(Beginning of ENTRIES SHOWN)
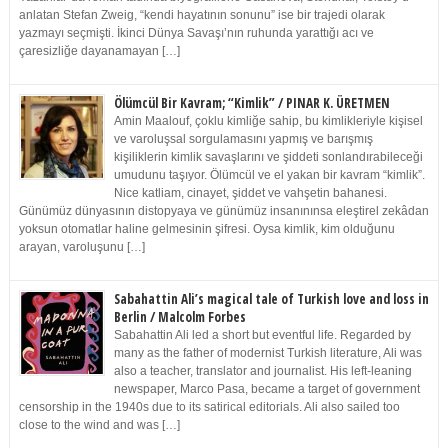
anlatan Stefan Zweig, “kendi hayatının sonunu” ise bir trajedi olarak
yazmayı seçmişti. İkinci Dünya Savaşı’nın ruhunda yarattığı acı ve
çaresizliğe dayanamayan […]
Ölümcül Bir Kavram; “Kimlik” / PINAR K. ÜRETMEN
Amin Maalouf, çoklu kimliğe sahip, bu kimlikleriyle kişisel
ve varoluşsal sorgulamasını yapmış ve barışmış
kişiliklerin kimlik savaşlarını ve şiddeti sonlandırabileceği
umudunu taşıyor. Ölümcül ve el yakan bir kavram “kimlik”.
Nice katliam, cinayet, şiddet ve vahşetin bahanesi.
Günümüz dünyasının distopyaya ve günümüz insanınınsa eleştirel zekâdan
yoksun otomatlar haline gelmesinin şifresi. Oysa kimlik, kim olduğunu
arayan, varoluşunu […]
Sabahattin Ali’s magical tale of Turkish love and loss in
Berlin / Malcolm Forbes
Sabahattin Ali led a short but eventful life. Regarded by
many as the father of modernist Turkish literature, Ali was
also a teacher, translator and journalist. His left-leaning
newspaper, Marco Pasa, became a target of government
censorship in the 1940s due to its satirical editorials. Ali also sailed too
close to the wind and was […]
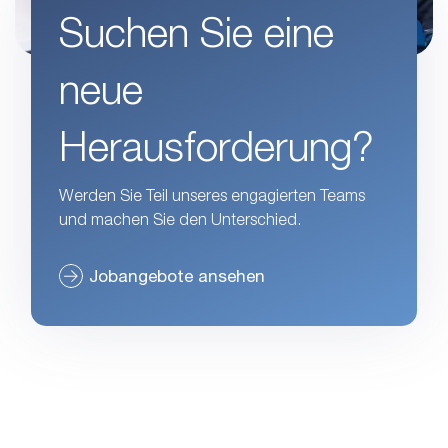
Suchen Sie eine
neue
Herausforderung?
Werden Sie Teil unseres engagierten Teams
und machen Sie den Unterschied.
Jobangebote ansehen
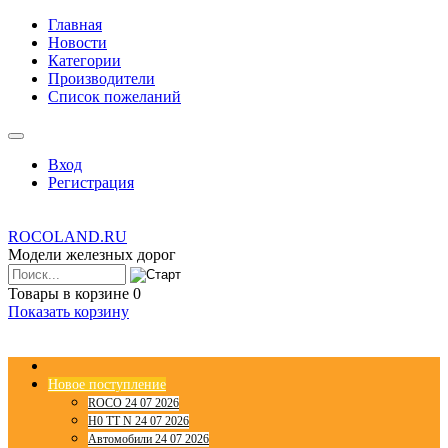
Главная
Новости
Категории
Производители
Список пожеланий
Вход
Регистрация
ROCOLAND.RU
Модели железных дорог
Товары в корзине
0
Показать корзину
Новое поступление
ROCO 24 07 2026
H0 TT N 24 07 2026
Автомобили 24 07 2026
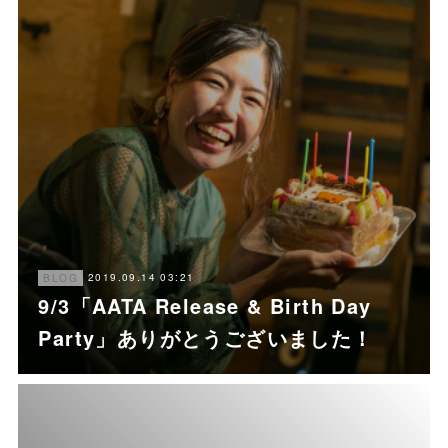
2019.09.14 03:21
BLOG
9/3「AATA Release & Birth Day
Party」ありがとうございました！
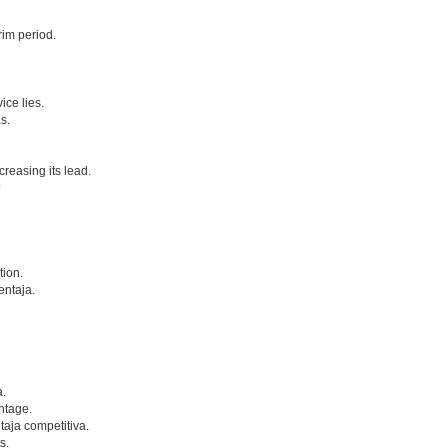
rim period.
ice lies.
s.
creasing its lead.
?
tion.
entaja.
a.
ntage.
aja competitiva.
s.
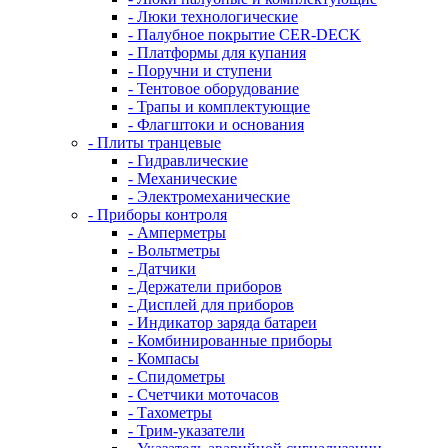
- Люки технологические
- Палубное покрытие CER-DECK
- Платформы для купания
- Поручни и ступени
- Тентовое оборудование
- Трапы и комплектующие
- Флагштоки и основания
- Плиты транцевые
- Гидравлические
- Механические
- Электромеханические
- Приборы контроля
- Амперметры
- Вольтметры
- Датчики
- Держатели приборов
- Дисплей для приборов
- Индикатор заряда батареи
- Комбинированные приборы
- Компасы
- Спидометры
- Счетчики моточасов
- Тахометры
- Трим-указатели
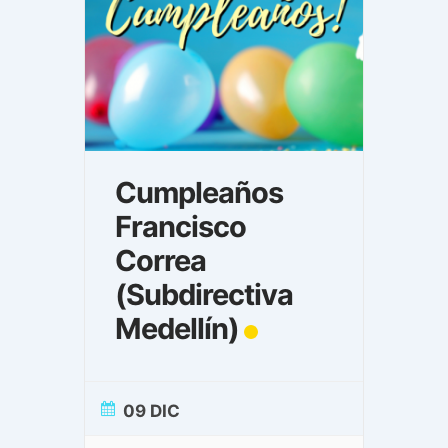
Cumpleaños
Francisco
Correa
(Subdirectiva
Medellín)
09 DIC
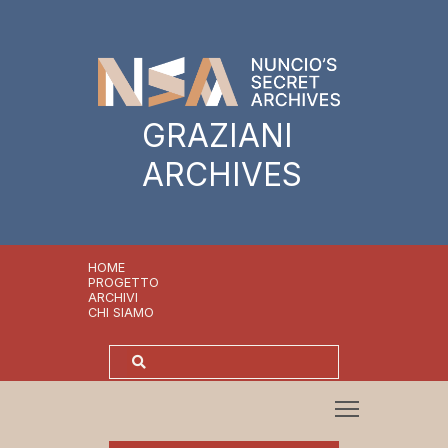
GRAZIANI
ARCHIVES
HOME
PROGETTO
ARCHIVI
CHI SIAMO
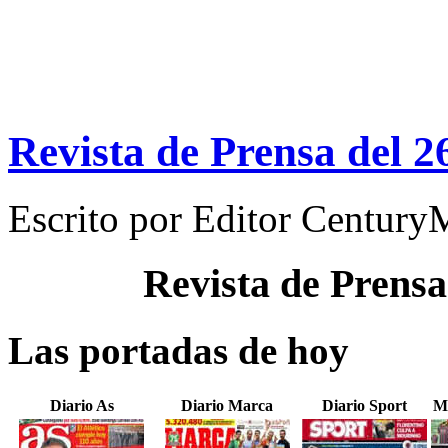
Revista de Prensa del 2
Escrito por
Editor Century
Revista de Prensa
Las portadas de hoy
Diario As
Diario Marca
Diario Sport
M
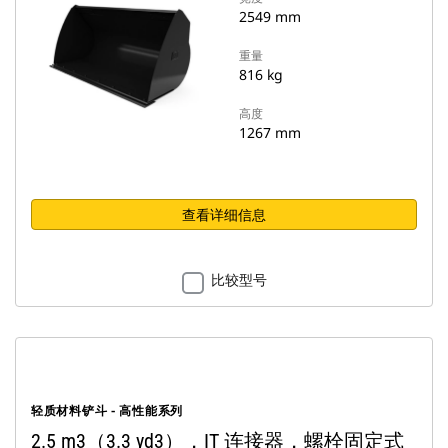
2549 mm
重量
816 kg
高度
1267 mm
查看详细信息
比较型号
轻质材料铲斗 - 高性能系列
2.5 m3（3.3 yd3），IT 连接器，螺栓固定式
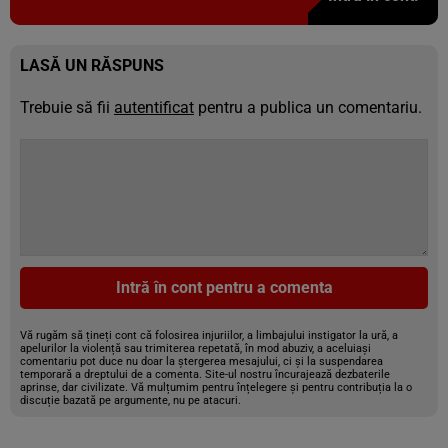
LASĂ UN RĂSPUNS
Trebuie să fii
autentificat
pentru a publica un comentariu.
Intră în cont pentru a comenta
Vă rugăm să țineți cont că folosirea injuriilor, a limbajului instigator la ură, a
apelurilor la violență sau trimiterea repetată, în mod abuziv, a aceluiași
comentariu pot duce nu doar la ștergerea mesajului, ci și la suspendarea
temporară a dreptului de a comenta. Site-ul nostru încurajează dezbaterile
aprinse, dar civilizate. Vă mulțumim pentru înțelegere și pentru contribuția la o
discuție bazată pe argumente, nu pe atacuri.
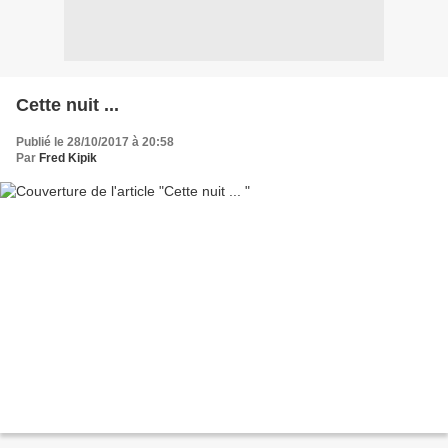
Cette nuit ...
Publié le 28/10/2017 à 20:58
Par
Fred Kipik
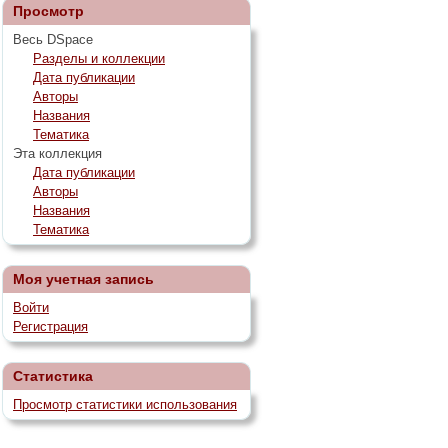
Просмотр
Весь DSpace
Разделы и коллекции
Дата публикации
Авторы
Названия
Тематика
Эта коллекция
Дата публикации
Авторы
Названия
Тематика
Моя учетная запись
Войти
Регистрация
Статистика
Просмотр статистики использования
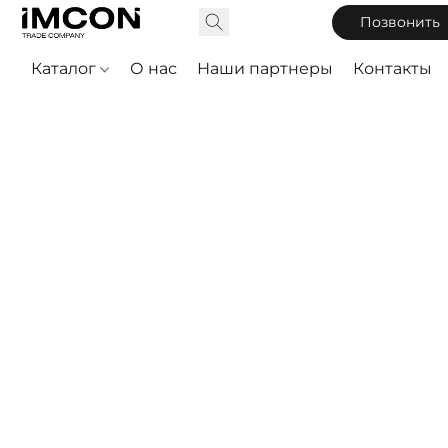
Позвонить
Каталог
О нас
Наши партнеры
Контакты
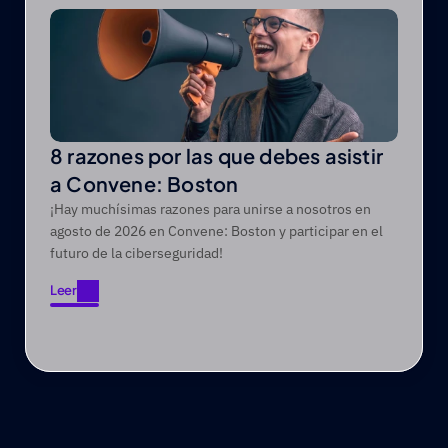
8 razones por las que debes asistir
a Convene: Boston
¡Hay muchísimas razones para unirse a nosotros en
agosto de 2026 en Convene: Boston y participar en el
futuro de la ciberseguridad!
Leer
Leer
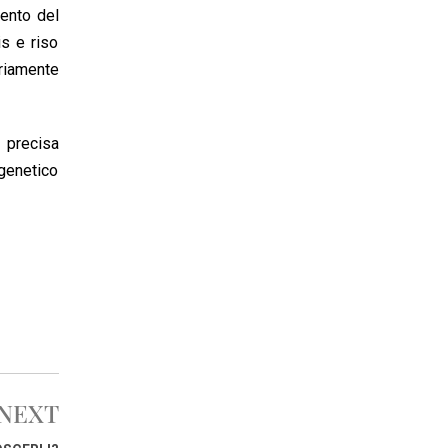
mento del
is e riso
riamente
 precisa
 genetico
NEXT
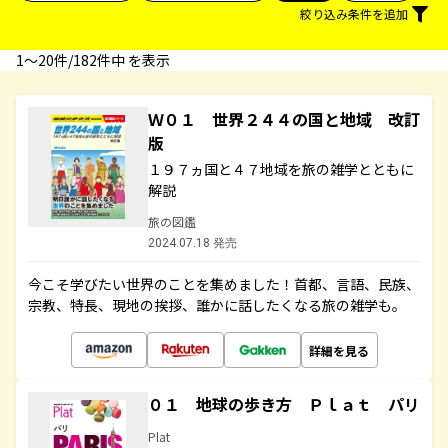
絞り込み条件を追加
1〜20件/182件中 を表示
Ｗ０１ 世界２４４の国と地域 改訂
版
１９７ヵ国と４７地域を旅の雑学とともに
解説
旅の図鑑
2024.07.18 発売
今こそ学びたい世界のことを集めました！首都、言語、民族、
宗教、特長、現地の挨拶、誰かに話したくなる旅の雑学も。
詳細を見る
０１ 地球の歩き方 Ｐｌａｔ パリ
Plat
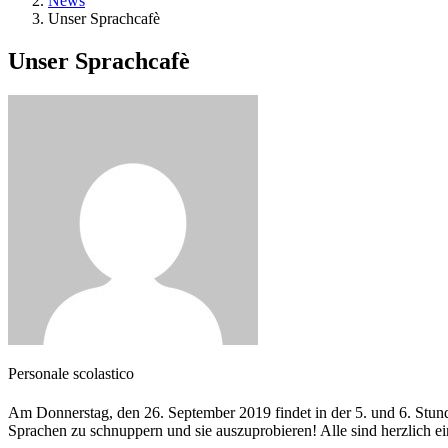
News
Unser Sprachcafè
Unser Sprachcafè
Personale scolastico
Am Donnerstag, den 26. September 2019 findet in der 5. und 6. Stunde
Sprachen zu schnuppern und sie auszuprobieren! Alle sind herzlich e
(End of ENTRIES SHOWN)
» TO DO: Of all the lines in the data, count those that contain "Turkish" and give that figure with nothing else.

» REPLY: 2